TASK DATA =>
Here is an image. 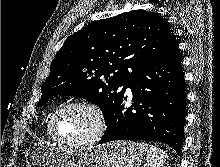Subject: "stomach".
<instances>
[{"mask_svg": "<svg viewBox=\"0 0 220 167\" xmlns=\"http://www.w3.org/2000/svg\"><path fill=\"white\" fill-rule=\"evenodd\" d=\"M26 161L27 167H140L142 150L129 141L77 149L32 143Z\"/></svg>", "mask_w": 220, "mask_h": 167, "instance_id": "0dacf381", "label": "stomach"}]
</instances>
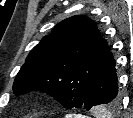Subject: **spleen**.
Returning a JSON list of instances; mask_svg holds the SVG:
<instances>
[{"label": "spleen", "mask_w": 133, "mask_h": 118, "mask_svg": "<svg viewBox=\"0 0 133 118\" xmlns=\"http://www.w3.org/2000/svg\"><path fill=\"white\" fill-rule=\"evenodd\" d=\"M106 116H108V115H106V114H103V115H102V118H106Z\"/></svg>", "instance_id": "1"}]
</instances>
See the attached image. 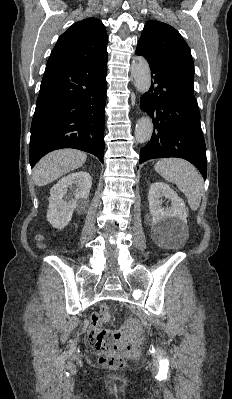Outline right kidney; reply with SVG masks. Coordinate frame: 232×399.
<instances>
[{
  "label": "right kidney",
  "instance_id": "1",
  "mask_svg": "<svg viewBox=\"0 0 232 399\" xmlns=\"http://www.w3.org/2000/svg\"><path fill=\"white\" fill-rule=\"evenodd\" d=\"M92 186V178L88 172H74L61 178L50 190L47 219L53 227L63 229L68 225L76 207L85 209Z\"/></svg>",
  "mask_w": 232,
  "mask_h": 399
}]
</instances>
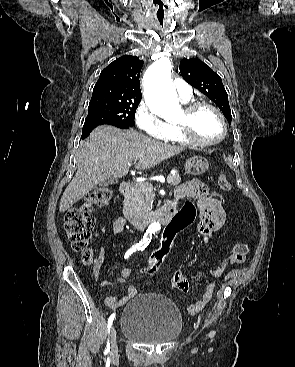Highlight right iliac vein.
Wrapping results in <instances>:
<instances>
[{
    "label": "right iliac vein",
    "mask_w": 295,
    "mask_h": 367,
    "mask_svg": "<svg viewBox=\"0 0 295 367\" xmlns=\"http://www.w3.org/2000/svg\"><path fill=\"white\" fill-rule=\"evenodd\" d=\"M110 355L115 357L118 353V346H117V332L114 327L111 330V340H110Z\"/></svg>",
    "instance_id": "right-iliac-vein-1"
}]
</instances>
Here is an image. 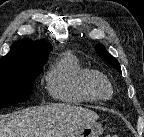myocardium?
I'll use <instances>...</instances> for the list:
<instances>
[{"mask_svg":"<svg viewBox=\"0 0 144 137\" xmlns=\"http://www.w3.org/2000/svg\"><path fill=\"white\" fill-rule=\"evenodd\" d=\"M108 87L109 95H103L102 87ZM87 90L98 100H108L113 96V85L109 78L101 72L92 71L86 81Z\"/></svg>","mask_w":144,"mask_h":137,"instance_id":"myocardium-1","label":"myocardium"}]
</instances>
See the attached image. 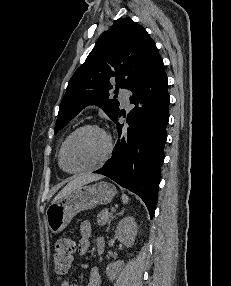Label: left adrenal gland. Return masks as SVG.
<instances>
[{"label":"left adrenal gland","mask_w":231,"mask_h":286,"mask_svg":"<svg viewBox=\"0 0 231 286\" xmlns=\"http://www.w3.org/2000/svg\"><path fill=\"white\" fill-rule=\"evenodd\" d=\"M124 211H125V209H122V210H121L119 213H117L115 216L123 214V213H124ZM115 216H113V217H112V219H113ZM110 222H111V221H110ZM110 222H109V224H108L107 231L109 230Z\"/></svg>","instance_id":"obj_1"}]
</instances>
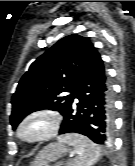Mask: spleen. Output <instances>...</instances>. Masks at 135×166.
<instances>
[{"label": "spleen", "instance_id": "obj_1", "mask_svg": "<svg viewBox=\"0 0 135 166\" xmlns=\"http://www.w3.org/2000/svg\"><path fill=\"white\" fill-rule=\"evenodd\" d=\"M58 140L72 147L75 156L71 166H92L101 156L100 147L83 135L72 133L60 136Z\"/></svg>", "mask_w": 135, "mask_h": 166}]
</instances>
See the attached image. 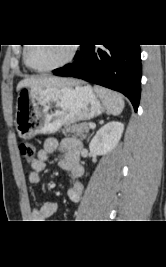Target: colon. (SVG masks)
Wrapping results in <instances>:
<instances>
[{
  "label": "colon",
  "instance_id": "obj_1",
  "mask_svg": "<svg viewBox=\"0 0 166 267\" xmlns=\"http://www.w3.org/2000/svg\"><path fill=\"white\" fill-rule=\"evenodd\" d=\"M20 155L28 160H34L35 157V145L32 142L23 141L19 144Z\"/></svg>",
  "mask_w": 166,
  "mask_h": 267
}]
</instances>
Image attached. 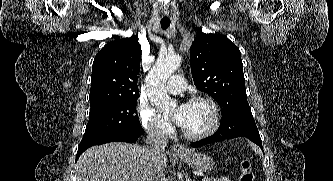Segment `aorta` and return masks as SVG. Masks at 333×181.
<instances>
[{
    "mask_svg": "<svg viewBox=\"0 0 333 181\" xmlns=\"http://www.w3.org/2000/svg\"><path fill=\"white\" fill-rule=\"evenodd\" d=\"M181 64L179 55L158 59L146 77L147 96L158 109L169 111L177 102L167 94L165 85L167 79Z\"/></svg>",
    "mask_w": 333,
    "mask_h": 181,
    "instance_id": "obj_1",
    "label": "aorta"
}]
</instances>
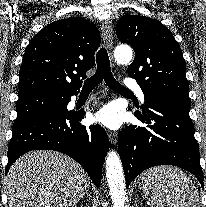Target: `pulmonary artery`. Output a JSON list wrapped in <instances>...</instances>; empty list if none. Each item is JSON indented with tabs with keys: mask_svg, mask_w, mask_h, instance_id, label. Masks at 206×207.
Returning a JSON list of instances; mask_svg holds the SVG:
<instances>
[{
	"mask_svg": "<svg viewBox=\"0 0 206 207\" xmlns=\"http://www.w3.org/2000/svg\"><path fill=\"white\" fill-rule=\"evenodd\" d=\"M127 86L133 90L137 95L138 97L143 101L144 100V93L142 91V89L140 88L139 85H137L136 83H133L131 81H128L127 82Z\"/></svg>",
	"mask_w": 206,
	"mask_h": 207,
	"instance_id": "1",
	"label": "pulmonary artery"
}]
</instances>
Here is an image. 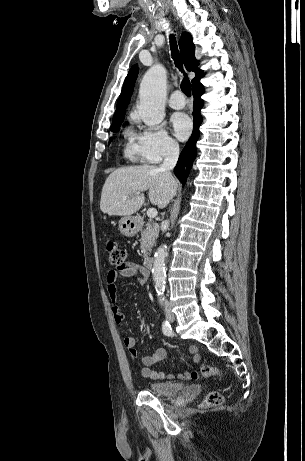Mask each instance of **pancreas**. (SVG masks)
Wrapping results in <instances>:
<instances>
[{"instance_id": "pancreas-1", "label": "pancreas", "mask_w": 305, "mask_h": 461, "mask_svg": "<svg viewBox=\"0 0 305 461\" xmlns=\"http://www.w3.org/2000/svg\"><path fill=\"white\" fill-rule=\"evenodd\" d=\"M159 234V226L149 222L141 233L140 249L144 257H147Z\"/></svg>"}]
</instances>
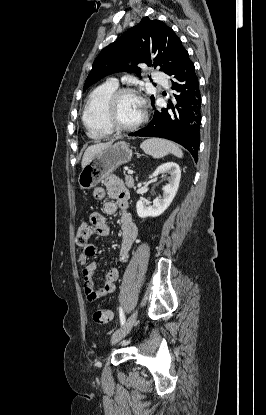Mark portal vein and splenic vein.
<instances>
[{
  "label": "portal vein and splenic vein",
  "mask_w": 266,
  "mask_h": 415,
  "mask_svg": "<svg viewBox=\"0 0 266 415\" xmlns=\"http://www.w3.org/2000/svg\"><path fill=\"white\" fill-rule=\"evenodd\" d=\"M128 174H133V170H128Z\"/></svg>",
  "instance_id": "1"
}]
</instances>
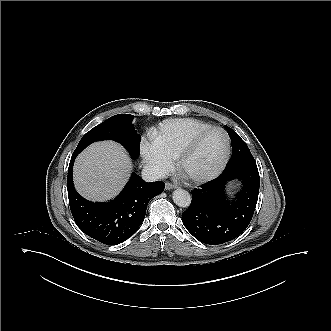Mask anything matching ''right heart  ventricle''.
Segmentation results:
<instances>
[{"mask_svg": "<svg viewBox=\"0 0 331 331\" xmlns=\"http://www.w3.org/2000/svg\"><path fill=\"white\" fill-rule=\"evenodd\" d=\"M209 127H211L209 123L198 119H169L160 124L152 143L174 157L180 153L192 136Z\"/></svg>", "mask_w": 331, "mask_h": 331, "instance_id": "1", "label": "right heart ventricle"}]
</instances>
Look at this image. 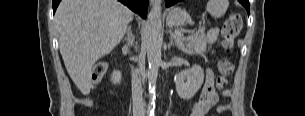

TASK PROMPT => Give back exactly the lines from the line with "Mark portal vein and splenic vein." through the end of the material above, and omit every picture.

RESPONSE BOX =>
Mark portal vein and splenic vein.
<instances>
[{
  "label": "portal vein and splenic vein",
  "mask_w": 266,
  "mask_h": 415,
  "mask_svg": "<svg viewBox=\"0 0 266 415\" xmlns=\"http://www.w3.org/2000/svg\"><path fill=\"white\" fill-rule=\"evenodd\" d=\"M128 174H133V170H128Z\"/></svg>",
  "instance_id": "1"
}]
</instances>
Mask anything matching ''right heart  ventricle''.
Segmentation results:
<instances>
[{"mask_svg": "<svg viewBox=\"0 0 331 331\" xmlns=\"http://www.w3.org/2000/svg\"><path fill=\"white\" fill-rule=\"evenodd\" d=\"M209 127H211L209 123L198 119H169L160 124L152 143L174 157L180 153L192 136Z\"/></svg>", "mask_w": 331, "mask_h": 331, "instance_id": "1", "label": "right heart ventricle"}]
</instances>
Look at this image. 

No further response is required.